Try it:
Exactly the lines from the one containing "Implementación activa: 65%; Pruebas piloto o" through the one containing "verschillende werkzaamheden als" in the listing below are to be copied, with the pictures left out.

Data for analysis:
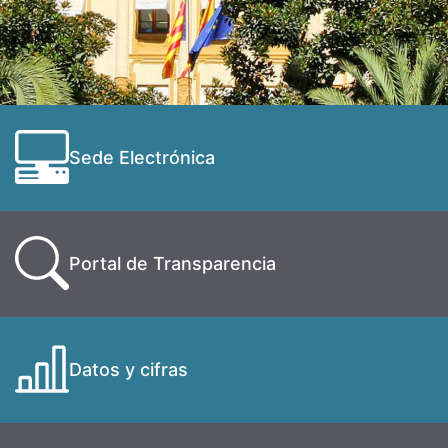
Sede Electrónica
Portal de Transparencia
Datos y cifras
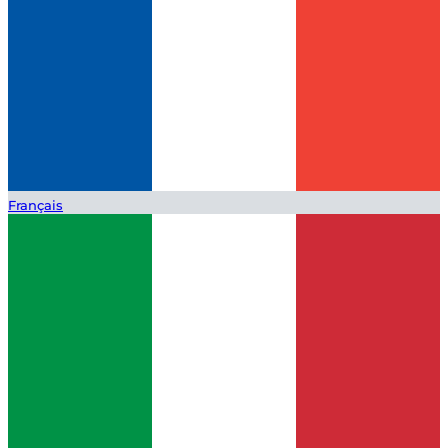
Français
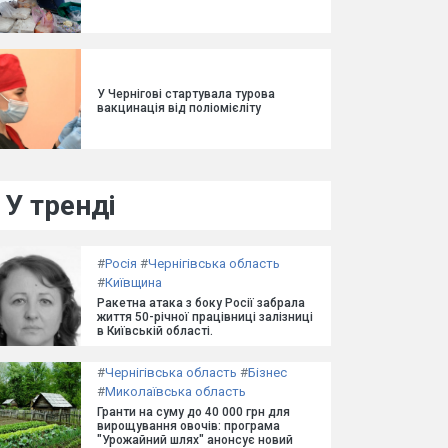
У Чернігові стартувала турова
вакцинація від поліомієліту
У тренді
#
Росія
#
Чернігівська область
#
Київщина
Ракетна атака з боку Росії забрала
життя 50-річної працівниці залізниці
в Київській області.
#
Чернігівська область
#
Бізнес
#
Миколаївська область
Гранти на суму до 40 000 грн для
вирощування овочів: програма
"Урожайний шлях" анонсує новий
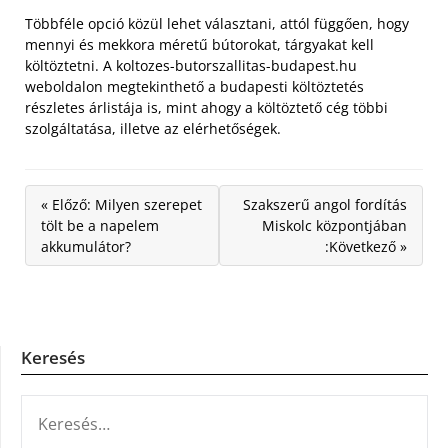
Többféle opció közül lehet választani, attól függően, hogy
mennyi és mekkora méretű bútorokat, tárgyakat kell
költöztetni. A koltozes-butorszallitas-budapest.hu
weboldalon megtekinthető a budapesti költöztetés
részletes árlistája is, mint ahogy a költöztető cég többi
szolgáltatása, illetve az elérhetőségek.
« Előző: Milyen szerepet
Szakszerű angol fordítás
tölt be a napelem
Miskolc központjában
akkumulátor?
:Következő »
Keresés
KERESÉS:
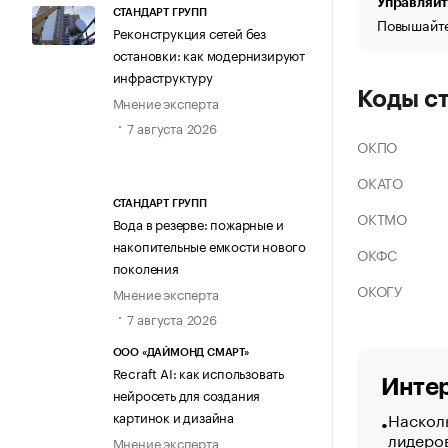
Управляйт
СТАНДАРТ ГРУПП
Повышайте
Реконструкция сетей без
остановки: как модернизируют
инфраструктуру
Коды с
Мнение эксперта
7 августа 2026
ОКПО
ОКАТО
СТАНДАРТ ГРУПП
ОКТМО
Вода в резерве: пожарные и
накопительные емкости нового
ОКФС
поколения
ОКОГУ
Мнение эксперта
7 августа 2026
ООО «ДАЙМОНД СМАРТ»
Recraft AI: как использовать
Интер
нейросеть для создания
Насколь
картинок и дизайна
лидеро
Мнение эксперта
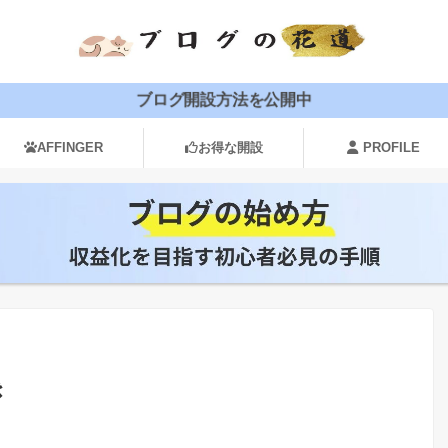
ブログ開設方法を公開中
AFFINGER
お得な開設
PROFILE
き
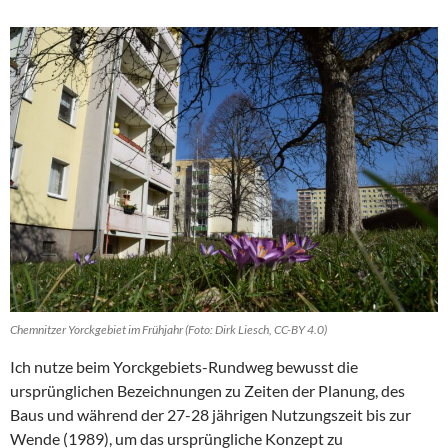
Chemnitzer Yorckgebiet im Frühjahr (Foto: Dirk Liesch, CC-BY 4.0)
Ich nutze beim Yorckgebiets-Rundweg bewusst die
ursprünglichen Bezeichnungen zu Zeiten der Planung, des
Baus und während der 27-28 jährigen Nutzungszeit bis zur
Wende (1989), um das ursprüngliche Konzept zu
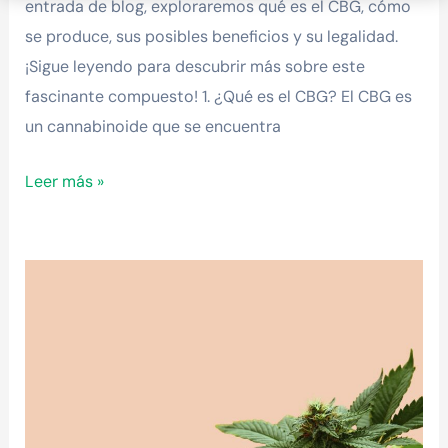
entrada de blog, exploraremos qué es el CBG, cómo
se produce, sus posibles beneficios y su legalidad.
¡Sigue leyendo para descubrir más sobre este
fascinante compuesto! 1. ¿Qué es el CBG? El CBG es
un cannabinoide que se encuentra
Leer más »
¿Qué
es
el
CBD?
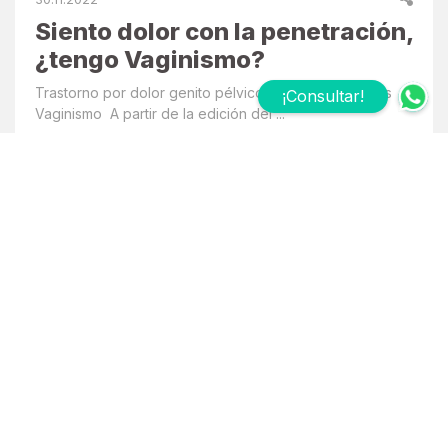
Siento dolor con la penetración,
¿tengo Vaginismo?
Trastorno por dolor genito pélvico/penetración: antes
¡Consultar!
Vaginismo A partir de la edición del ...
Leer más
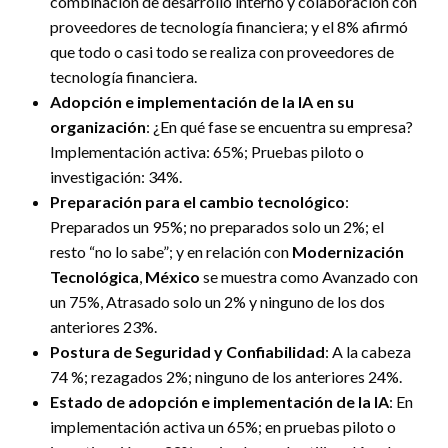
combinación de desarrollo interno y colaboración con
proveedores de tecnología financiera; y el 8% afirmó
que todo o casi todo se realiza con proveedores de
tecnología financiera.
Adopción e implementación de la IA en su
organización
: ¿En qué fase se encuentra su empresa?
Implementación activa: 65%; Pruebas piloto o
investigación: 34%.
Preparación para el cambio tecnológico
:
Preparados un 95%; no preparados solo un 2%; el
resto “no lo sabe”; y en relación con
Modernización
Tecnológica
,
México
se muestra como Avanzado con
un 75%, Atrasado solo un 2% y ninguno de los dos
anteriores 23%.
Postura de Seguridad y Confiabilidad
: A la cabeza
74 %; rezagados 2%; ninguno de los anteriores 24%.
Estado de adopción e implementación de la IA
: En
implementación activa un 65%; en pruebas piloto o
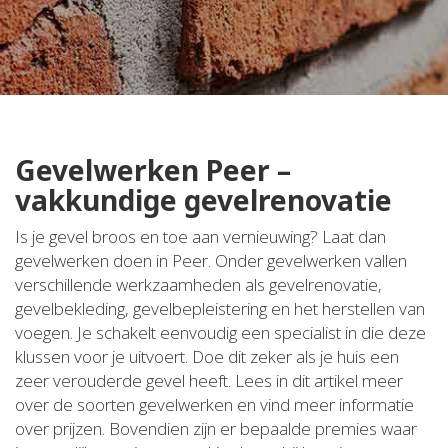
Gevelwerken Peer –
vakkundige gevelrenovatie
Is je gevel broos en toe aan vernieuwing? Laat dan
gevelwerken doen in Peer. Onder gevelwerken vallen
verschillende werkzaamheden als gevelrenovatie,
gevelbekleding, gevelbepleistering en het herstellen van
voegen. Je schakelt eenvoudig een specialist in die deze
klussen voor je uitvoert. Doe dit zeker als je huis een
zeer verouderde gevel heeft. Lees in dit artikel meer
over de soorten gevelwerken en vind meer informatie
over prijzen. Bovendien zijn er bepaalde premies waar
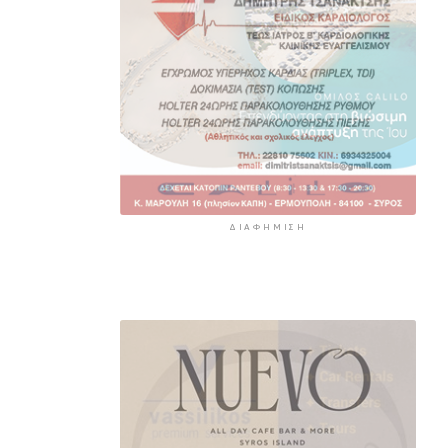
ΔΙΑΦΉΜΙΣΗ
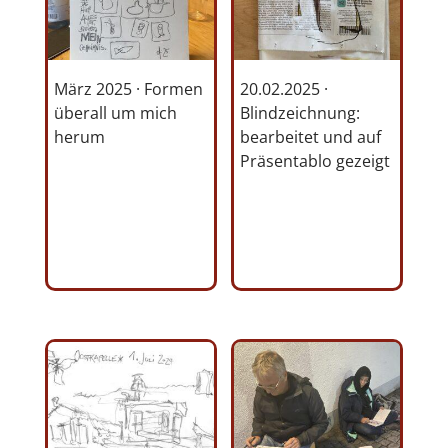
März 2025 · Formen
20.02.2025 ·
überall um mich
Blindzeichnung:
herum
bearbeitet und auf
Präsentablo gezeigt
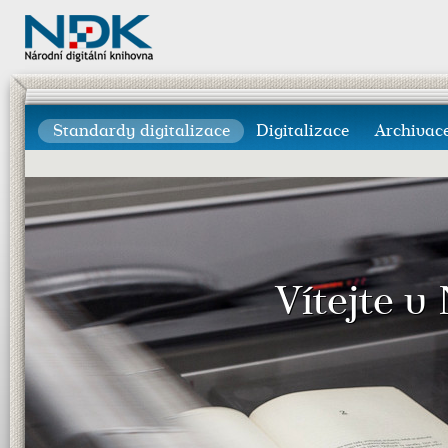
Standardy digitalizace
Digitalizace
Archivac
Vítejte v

Exercise result:
Implementación activa: 65%; Pruebas piloto o
investigación: 34%.
Preparación para el cambio tecnológico
:
Preparados un 95%; no preparados solo un 2%; el
resto “no lo sabe”; y en relación con
Modernización
Tecnológica
,
México
se muestra como Avanzado con
un 75%, Atrasado solo un 2% y ninguno de los dos
anteriores 23%.
Postura de Seguridad y Confiabilidad
: A la cabeza
74 %; rezagados 2%; ninguno de los anteriores 24%.
Estado de adopción e implementación de la IA
: En
implementación activa un 65%; en pruebas piloto o
Gevelwerken Peer –
vakkundige gevelrenovatie
Is je gevel broos en toe aan vernieuwing? Laat dan
gevelwerken doen in Peer. Onder gevelwerken vallen
verschillende werkzaamheden als gevelrenovatie,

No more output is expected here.